Let it be known that I am no stranger to the musical output of Aarhus-based neo-psychedelic shoegazers Spökraket. Having not only fallen in love with their split release with The Road to Suicide and grown quite fond of their debut album “All Art is Propaganda”, I was delighted to find that they have returned with their third full-length album, “In a Witch Forest”, following up on 2013’s “Darling Adharma”. Sonically speaking, there seems to have been a massive development in the band, both in terms of recording and production, but also in terms of arrangement and sheer songwriting craft.

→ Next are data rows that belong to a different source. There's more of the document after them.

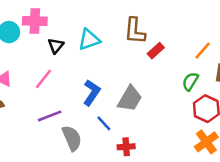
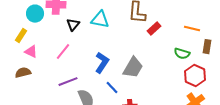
cyan triangle: (89, 39) -> (100, 20), turned 30
orange line: (203, 51) -> (192, 29), turned 63
green semicircle: (190, 81) -> (182, 54), turned -105

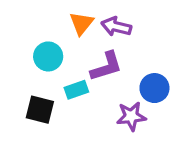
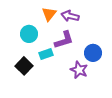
black square: (40, 110) -> (24, 66), turned 30
purple star: (131, 116) -> (79, 70), turned 30

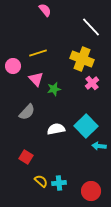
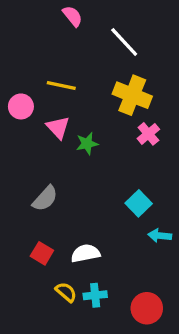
white line: (91, 27) -> (124, 42), moved
yellow line: (38, 53) -> (61, 85), turned 30
gray semicircle: (27, 112) -> (45, 198), moved
cyan square: (86, 126) -> (139, 203), size x0.7
white semicircle: (56, 129) -> (85, 253), moved

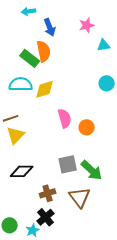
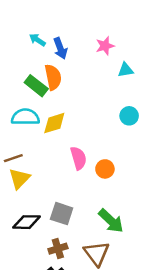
cyan arrow: (29, 11) -> (37, 40), moved, turned 40
gray square: (68, 164) -> (62, 214), moved, turned 30

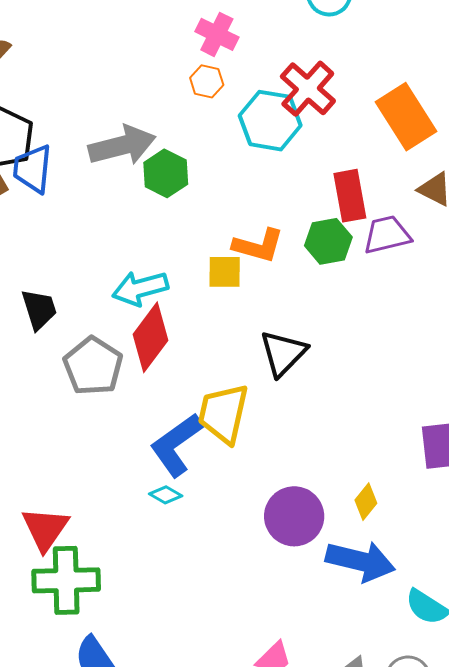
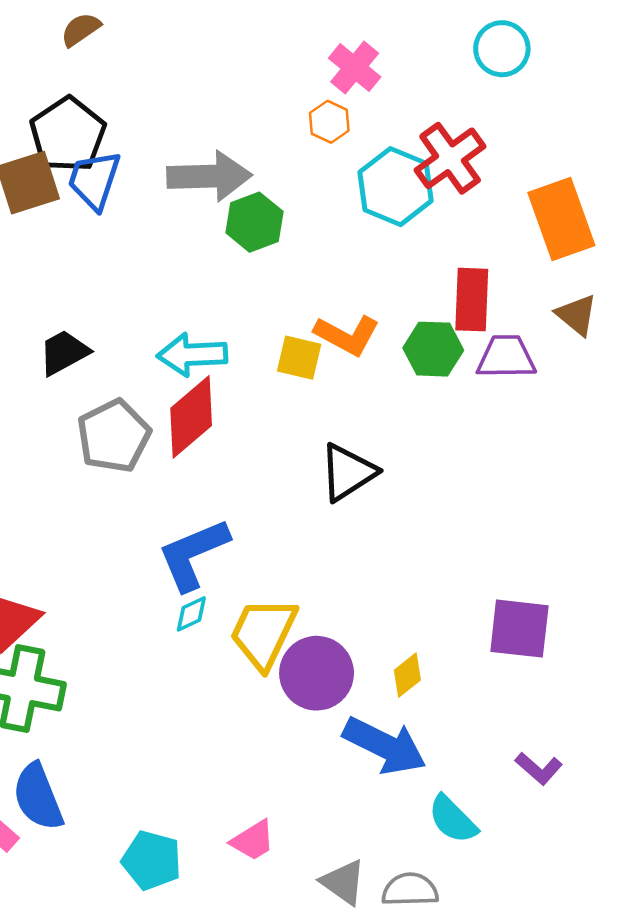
black trapezoid: (39, 309) -> (64, 352), turned -114
yellow trapezoid: (223, 414) -> (263, 633), moved
cyan diamond: (166, 495) -> (191, 614), moved, turned -68

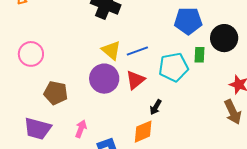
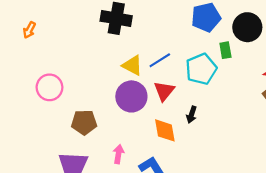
orange diamond: (143, 132) -> (165, 130), moved, turned -65

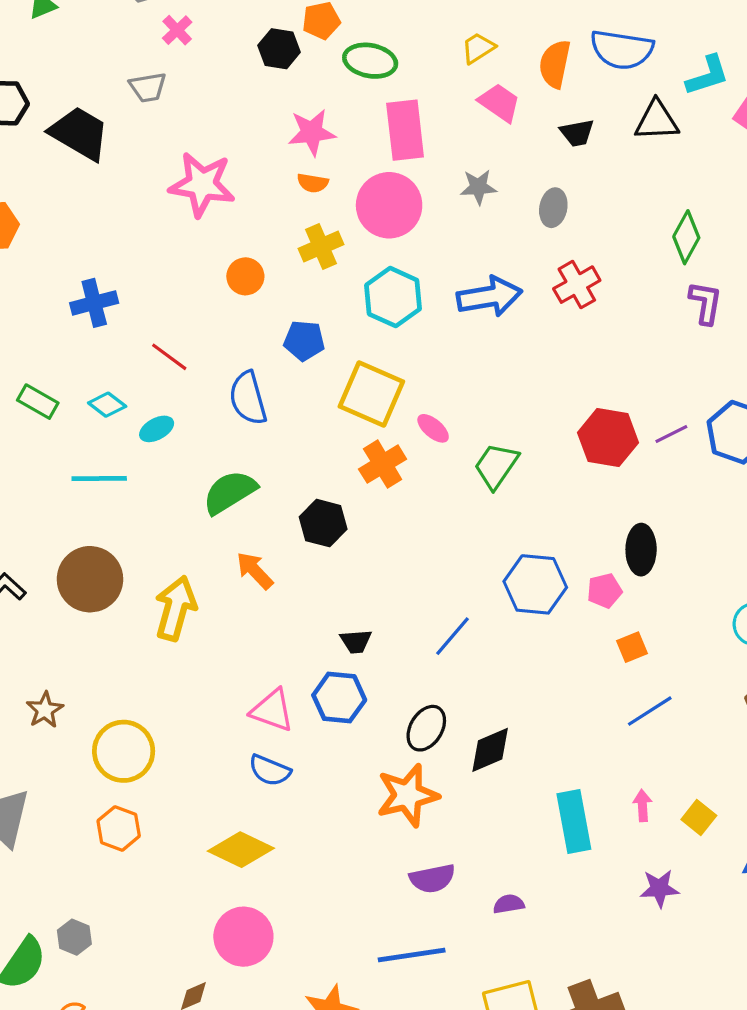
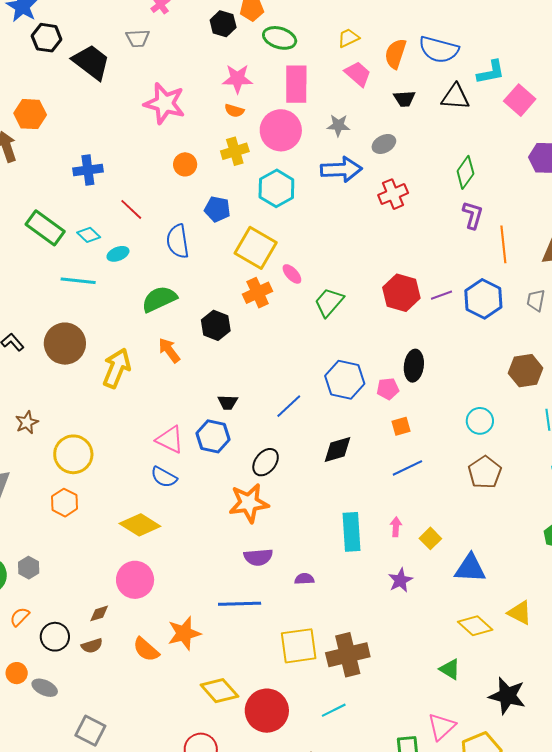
gray ellipse: (553, 208) -> (384, 144), turned 45
blue arrow: (489, 297) -> (341, 169), moved
green rectangle: (38, 402) -> (45, 228), size x1.5
black diamond: (490, 750) -> (337, 449), moved
purple star: (659, 888) -> (400, 580), turned -30

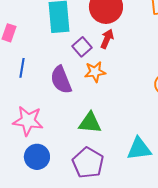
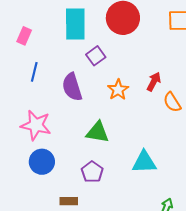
red arrow: (107, 39) -> (154, 82), moved
orange star: (95, 72) -> (118, 90), moved, turned -30
purple pentagon: (88, 163) -> (92, 172), size x0.7

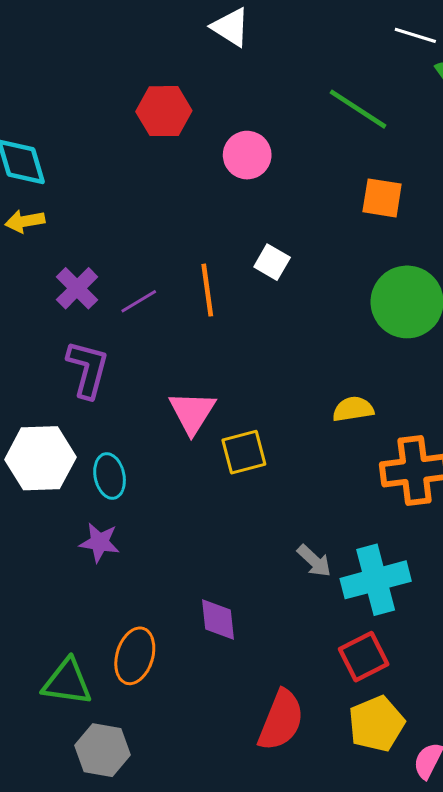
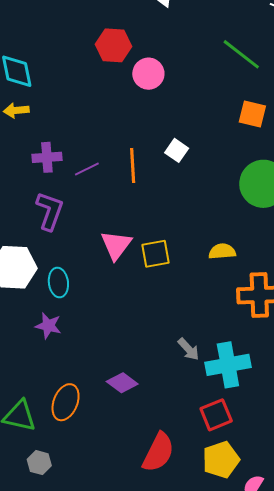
pink circle: (247, 155) -> (148, 74), moved
purple cross: (77, 288) -> (47, 157), turned 36
yellow square: (244, 452) -> (155, 254), moved
purple diamond: (218, 619) -> (122, 383), turned -52
gray hexagon: (103, 750) -> (39, 463), size x0.7

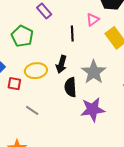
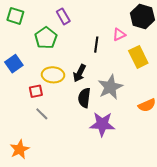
purple rectangle: (44, 11) -> (63, 16), moved
red square: (14, 84) -> (36, 91), moved, turned -32

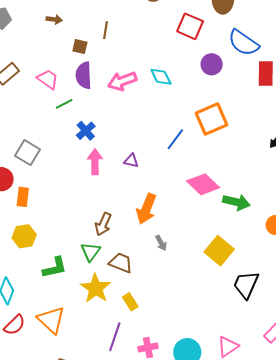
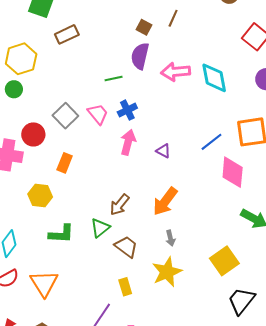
cyan diamond: (161, 77) -> (214, 78), size x1.4
pink trapezoid: (48, 79) -> (98, 114), moved
pink diamond: (203, 184) -> (233, 172), moved, turned 36
orange rectangle: (23, 197) -> (65, 163), moved
yellow star: (96, 288) -> (167, 272), moved

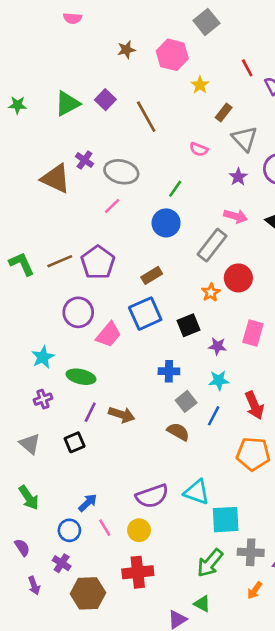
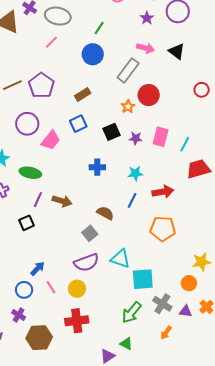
blue square: (145, 314) -> (78, 124), size x0.7
purple star: (217, 346) -> (136, 138), moved
gray square: (186, 401) -> (90, 233), moved
red arrow: (254, 405) -> (163, 192), turned -75
gray cross: (251, 552) -> (162, 304), turned 30

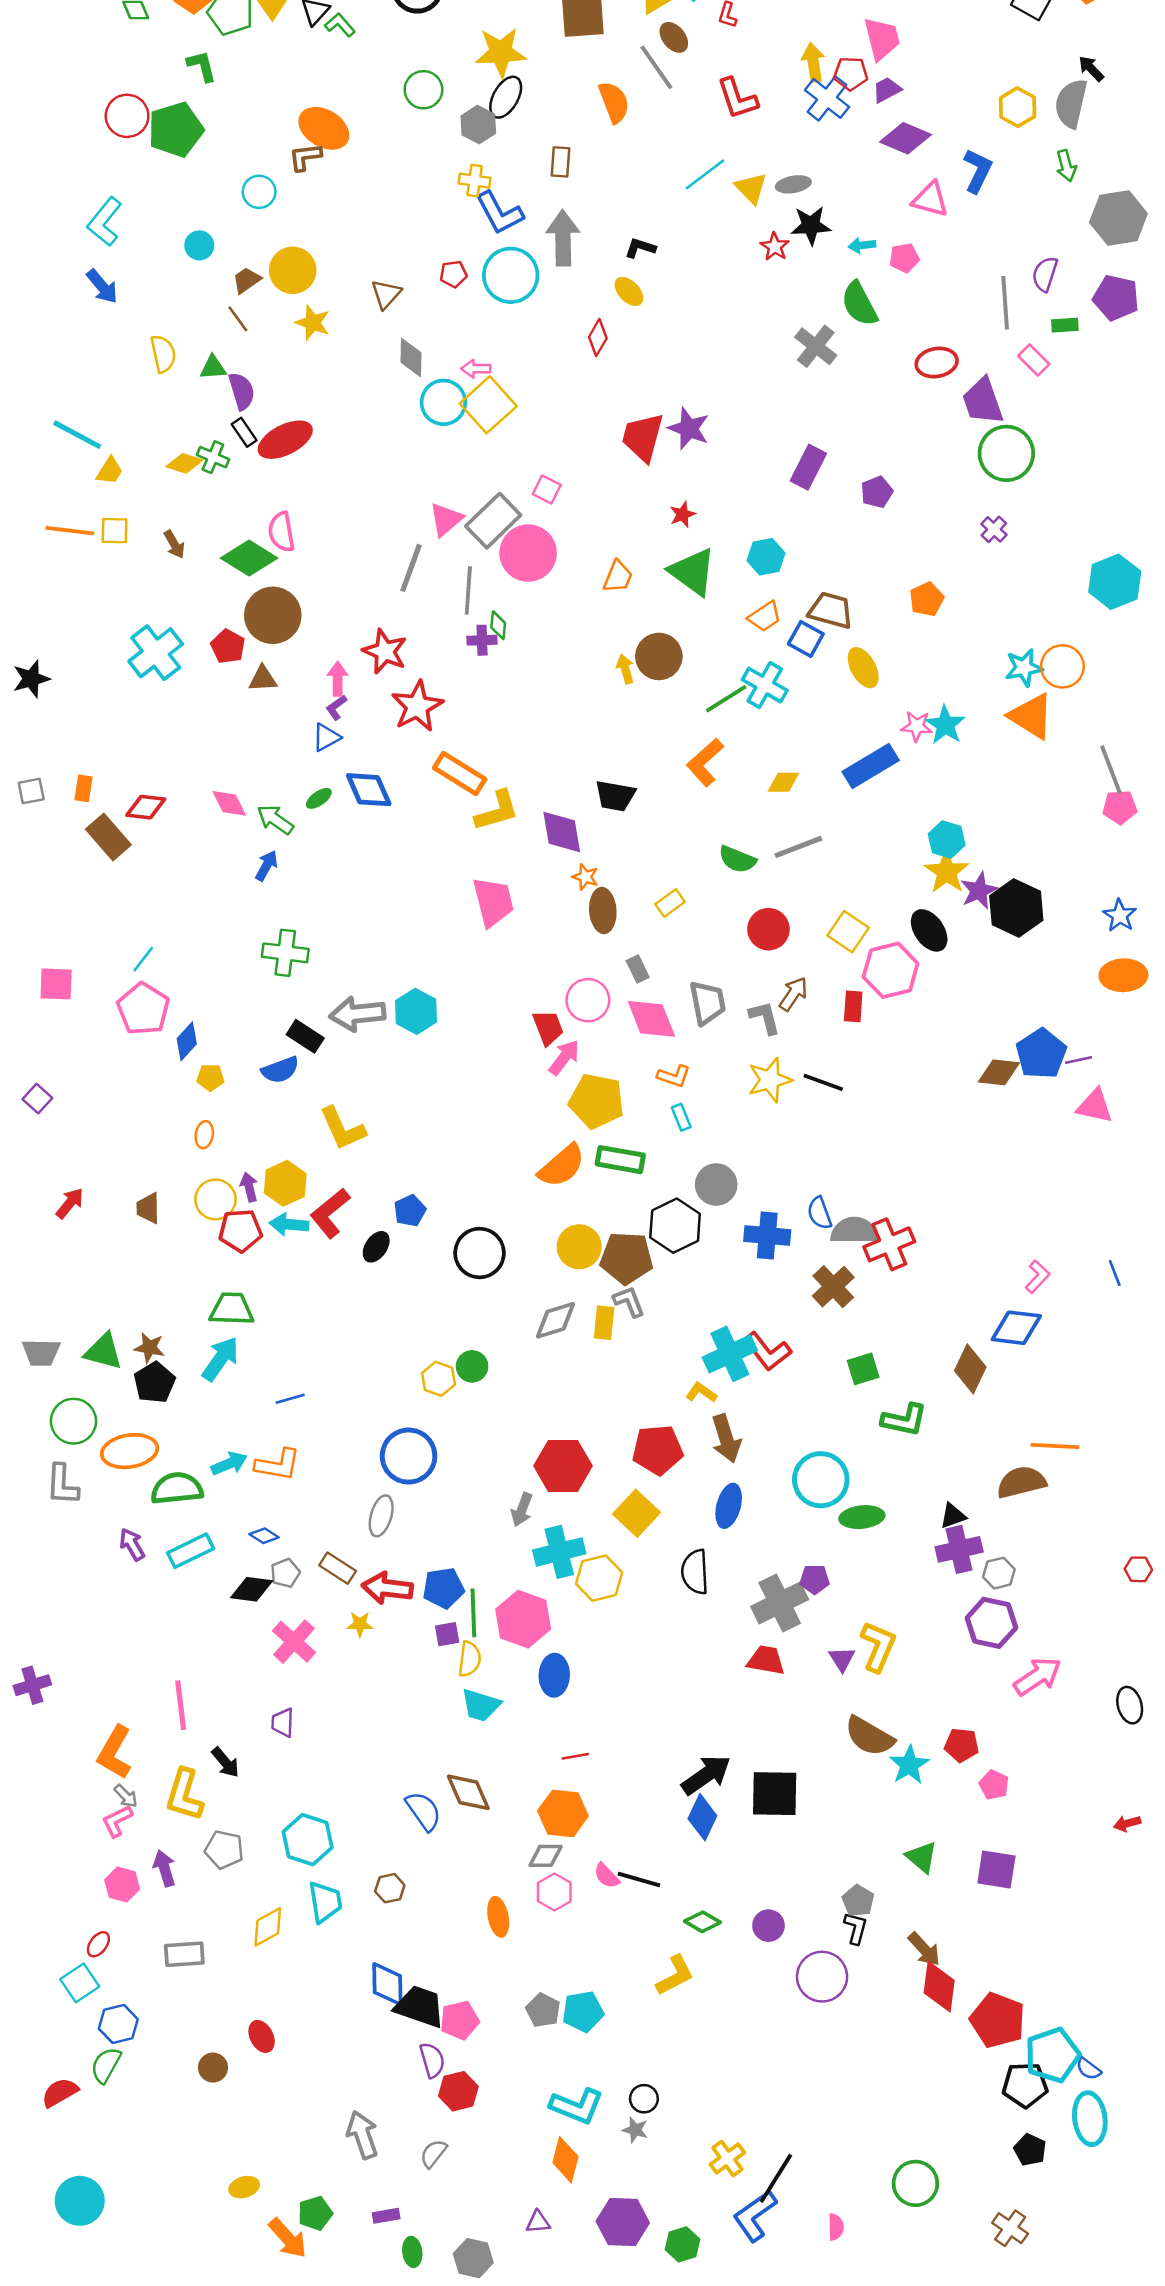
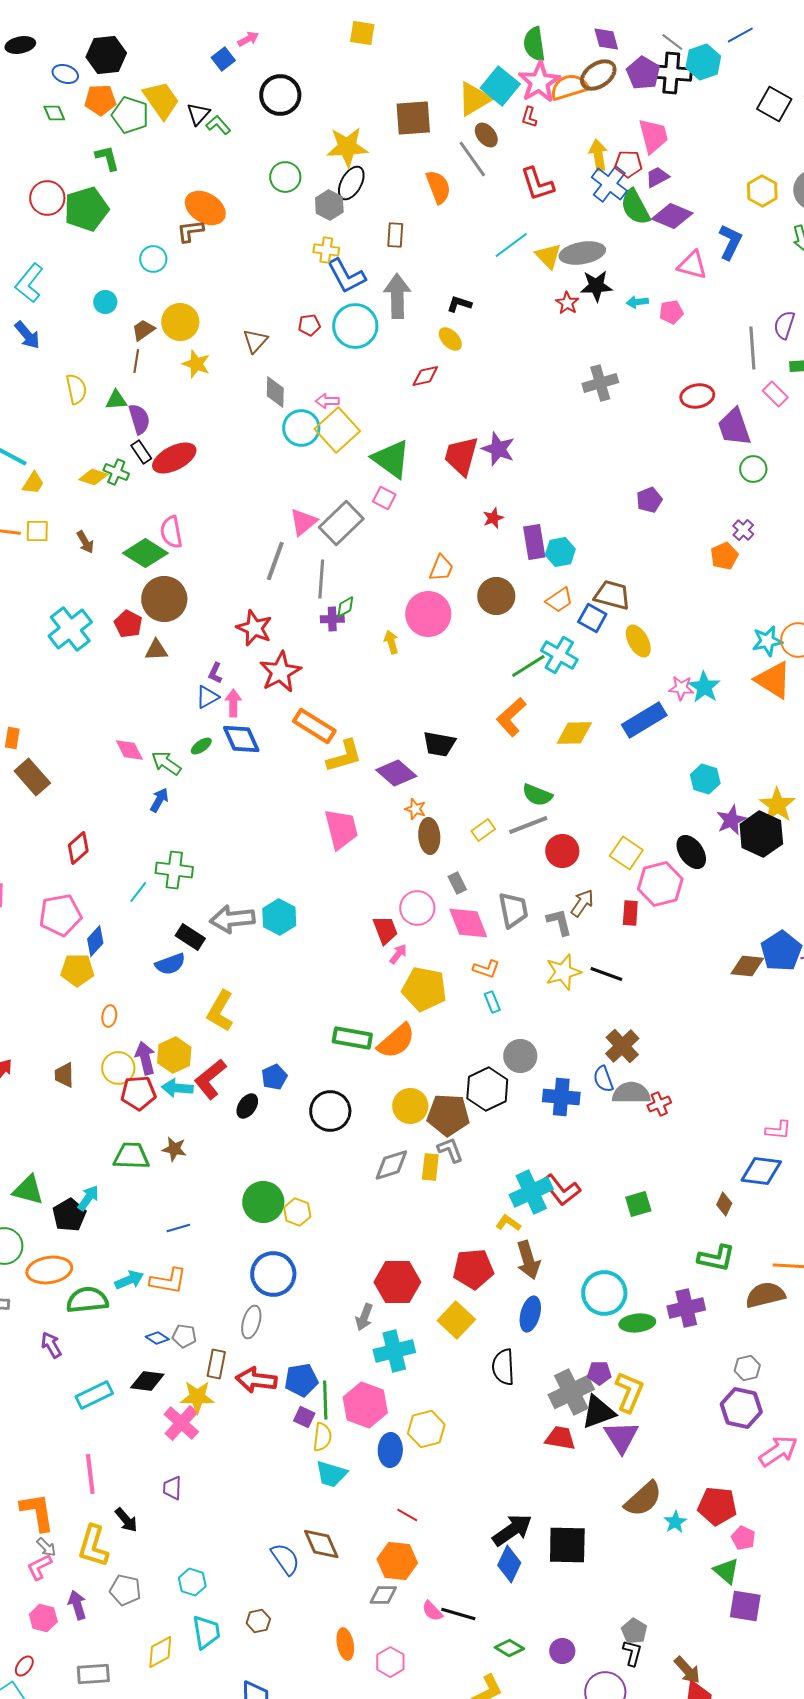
gray ellipse: (793, 184) -> (582, 253), size x1.6
green semicircle: (859, 304) -> (635, 207), moved
brown line: (238, 319) -> (136, 361), turned 45
red diamond: (598, 338) -> (425, 376), turned 48
gray cross: (816, 346) -> (600, 383), turned 36
green circle: (1006, 453) -> (753, 469), size x0.6
purple rectangle: (808, 467) -> (534, 542), moved, turned -36
pink circle: (528, 553) -> (428, 614), moved
green triangle: (693, 572) -> (391, 459), moved
orange pentagon: (927, 599) -> (724, 556), moved
green diamond: (498, 625) -> (345, 607), turned 55
brown circle: (659, 656) -> (496, 596), moved
yellow arrow: (625, 669) -> (391, 642), moved
pink arrow: (338, 679) -> (233, 703), moved
purple L-shape: (336, 707) -> (215, 673), turned -30
yellow diamond: (783, 782) -> (574, 733), size x1.4
red diamond: (146, 807) -> (78, 848), moved, turned -48
purple diamond: (562, 832) -> (396, 773), turned -39
gray line: (798, 847) -> (528, 825), moved
yellow star: (947, 872) -> (777, 805), moved
cyan line: (143, 959) -> (138, 892), moved
pink pentagon: (143, 1009) -> (60, 915), turned 30
pink arrow: (564, 1057) -> (398, 954), size x0.7
yellow pentagon: (210, 1077) -> (77, 970), moved, size x1.5
yellow L-shape: (343, 1128) -> (220, 1011), turned 54
green rectangle: (620, 1160) -> (352, 1038), moved
purple arrow: (249, 1187) -> (145, 1058), size x1.4
red cross: (889, 1244) -> (659, 1104), size x0.6
pink L-shape: (1038, 1277) -> (778, 1130), turned 52
brown cross: (833, 1287) -> (622, 1046), moved
brown star: (149, 1348) -> (174, 1149), moved
cyan arrow: (220, 1359) -> (88, 1198), moved, size x0.7
green circle: (472, 1366) -> (263, 1202), moved, size x1.6
brown diamond: (970, 1369) -> (724, 1204), size x0.6
green L-shape: (904, 1420) -> (716, 1258), moved
black triangle: (953, 1516) -> (598, 1412), moved, size x1.6
purple cross: (959, 1549) -> (686, 1308), moved
cyan rectangle: (191, 1551) -> (94, 1395), moved
brown rectangle: (338, 1568) -> (216, 1364), turned 68
gray pentagon: (285, 1573) -> (184, 1336), moved, turned 30
yellow hexagon: (599, 1578) -> (426, 1429), moved
yellow star: (360, 1624) -> (197, 1397), moved, size x1.6
purple square: (447, 1634) -> (304, 1417), turned 35
yellow L-shape: (878, 1647) -> (629, 1392), moved
purple triangle: (842, 1659) -> (621, 1437), size x1.6
brown semicircle: (869, 1736) -> (643, 1499), turned -72
red pentagon: (962, 1745) -> (717, 1506), size x1.4
orange L-shape: (115, 1752) -> (37, 1512), turned 141
red line: (575, 1756) -> (407, 1515), turned 40
cyan star: (909, 1765) -> (675, 1522), size x0.7
cyan hexagon: (308, 1840) -> (192, 1582), size x0.7
green triangle: (922, 1857) -> (726, 1571), moved
pink hexagon: (554, 1892) -> (390, 1662), moved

From the huge-sounding album opener “Tahrir Square” the listener is immediately swallowed up by an up-beat shoegaze monster of a track driven by a constant rhythmic backbeat and a shimmering pallet of guitar sounds supplemented by droning, hazy vocals. This particular approach is not entirely new to Spökraket, but what takes them to a higher level on this album is the level of detail they have managed to work into the songwriting, as well as the recording. “Tahrir Square” is hypnotic and enticing and just when you think you’ve figured it out, a small series of hand-claps appear in a short musical break – completely surprising the listener, or me at the very least, making the whole effort seem so meticulously planned, without compromising the band’s immediacy. That the band immediately follows such a strong opening track with one of the album’s highlights is no deal-breaker either, as my attention becomes carefully fixed at “Tandava” and the fuzzy guitars, organ-drones and strange rhythm section. It’s a rare feat to manage to surprise me throughout every single listen of an album, but there are so many hidden sonic gems all over “In a Witch Forest” that I simply can’t stop returning to it to uncover more of them.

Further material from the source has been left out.